Hey, you guys could always move to Hawaii. Think about it - 81 degrees right now, everything is blue or green and all you have to do is dodge the occasional hurricane or two. I remember working on an aircraft in a Kansas winter; -40 degrees and we had to stick our hands in a heater hose to get the tools to let go without losing skin. Nope, not for me, I'm staying right here!


----------



## dlane (Jan 7, 2018)

Wood Stove & work is what Ied do , wood heat rules


----------



## whitmore (Jan 7, 2018)

The plain-surfaced (not glowing tube) IR heat panels are recommended for an
infrequently used space; you can turn 'em on and get instant sunlight-like heating
on your hands, even  without heating the walls, floor, tools, and air.
Some look like paintings, hung on the wall, but for a shop you want ceiling
mount (and maybe dedicated wiring).
https://www.amazon.com/Marley-CP372...15385235&sr=8-4&keywords=radiant+heater+panel

Prices are all over the map, maybe an architect or HVAC shop will have useful info.

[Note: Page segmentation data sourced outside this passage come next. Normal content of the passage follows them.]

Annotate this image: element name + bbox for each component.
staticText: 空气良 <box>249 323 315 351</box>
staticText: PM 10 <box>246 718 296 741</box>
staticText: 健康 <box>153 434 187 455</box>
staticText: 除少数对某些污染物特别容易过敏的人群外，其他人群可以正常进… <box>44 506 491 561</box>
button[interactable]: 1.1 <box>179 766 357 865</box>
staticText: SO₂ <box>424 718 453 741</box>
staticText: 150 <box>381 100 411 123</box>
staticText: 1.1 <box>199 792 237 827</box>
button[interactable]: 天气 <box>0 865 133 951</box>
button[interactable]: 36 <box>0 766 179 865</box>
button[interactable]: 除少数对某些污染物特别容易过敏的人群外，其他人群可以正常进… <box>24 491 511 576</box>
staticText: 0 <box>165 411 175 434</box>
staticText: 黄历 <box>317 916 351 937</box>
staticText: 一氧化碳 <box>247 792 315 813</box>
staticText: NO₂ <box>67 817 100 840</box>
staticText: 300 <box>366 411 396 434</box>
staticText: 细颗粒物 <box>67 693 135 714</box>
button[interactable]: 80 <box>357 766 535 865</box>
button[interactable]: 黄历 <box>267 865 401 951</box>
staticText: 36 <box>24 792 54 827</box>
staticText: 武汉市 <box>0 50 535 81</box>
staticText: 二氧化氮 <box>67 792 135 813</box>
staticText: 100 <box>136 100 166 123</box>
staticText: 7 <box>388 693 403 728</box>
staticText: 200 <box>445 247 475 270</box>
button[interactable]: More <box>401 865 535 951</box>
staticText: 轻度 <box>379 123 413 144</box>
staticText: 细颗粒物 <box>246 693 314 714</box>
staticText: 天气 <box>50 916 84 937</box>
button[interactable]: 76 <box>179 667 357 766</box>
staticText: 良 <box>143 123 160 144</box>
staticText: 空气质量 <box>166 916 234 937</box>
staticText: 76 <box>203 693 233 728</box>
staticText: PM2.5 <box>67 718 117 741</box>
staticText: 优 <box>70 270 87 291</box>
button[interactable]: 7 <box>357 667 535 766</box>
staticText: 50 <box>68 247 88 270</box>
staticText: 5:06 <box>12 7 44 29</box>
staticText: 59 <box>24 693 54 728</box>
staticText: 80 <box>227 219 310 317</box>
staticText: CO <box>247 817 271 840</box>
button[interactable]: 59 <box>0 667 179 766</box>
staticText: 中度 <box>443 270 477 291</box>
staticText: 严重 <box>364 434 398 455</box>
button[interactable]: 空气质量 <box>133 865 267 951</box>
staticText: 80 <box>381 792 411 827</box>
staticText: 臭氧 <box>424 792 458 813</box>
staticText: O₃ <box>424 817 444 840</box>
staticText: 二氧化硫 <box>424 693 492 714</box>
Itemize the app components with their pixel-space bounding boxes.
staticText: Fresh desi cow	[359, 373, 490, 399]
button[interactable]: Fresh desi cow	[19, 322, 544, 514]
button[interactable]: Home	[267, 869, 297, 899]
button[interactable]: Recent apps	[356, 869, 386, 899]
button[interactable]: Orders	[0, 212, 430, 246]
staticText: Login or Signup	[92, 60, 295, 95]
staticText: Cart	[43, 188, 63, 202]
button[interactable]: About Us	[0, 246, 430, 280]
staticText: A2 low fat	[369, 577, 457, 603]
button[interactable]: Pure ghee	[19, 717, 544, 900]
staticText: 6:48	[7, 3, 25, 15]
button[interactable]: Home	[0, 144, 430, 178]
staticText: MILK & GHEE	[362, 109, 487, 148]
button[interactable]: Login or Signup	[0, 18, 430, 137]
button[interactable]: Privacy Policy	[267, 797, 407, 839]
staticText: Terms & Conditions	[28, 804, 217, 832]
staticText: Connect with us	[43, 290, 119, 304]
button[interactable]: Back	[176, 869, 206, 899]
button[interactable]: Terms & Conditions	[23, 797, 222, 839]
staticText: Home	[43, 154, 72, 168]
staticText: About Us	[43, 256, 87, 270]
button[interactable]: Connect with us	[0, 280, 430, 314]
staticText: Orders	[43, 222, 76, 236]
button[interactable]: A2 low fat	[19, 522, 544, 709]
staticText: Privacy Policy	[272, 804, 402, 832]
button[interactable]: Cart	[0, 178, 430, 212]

The unvented burners are the worst.  Even if the propane burns clean, it emits
water vapor, and when you turn it off and leave, that will condense on... everything.


----------



## markba633csi (Jan 7, 2018)

Finger in light socket will warm you up real quick


----------



## middle.road (Jan 7, 2018)

Thanks everyone for the suggestions, saw a couple of types I'd not known about. Budget is too tight currently to upgrade to anything decent. I've got to get a DRO on the mill - I had to suck 'scrapage' on 30 pcs a couple of weeks ago. 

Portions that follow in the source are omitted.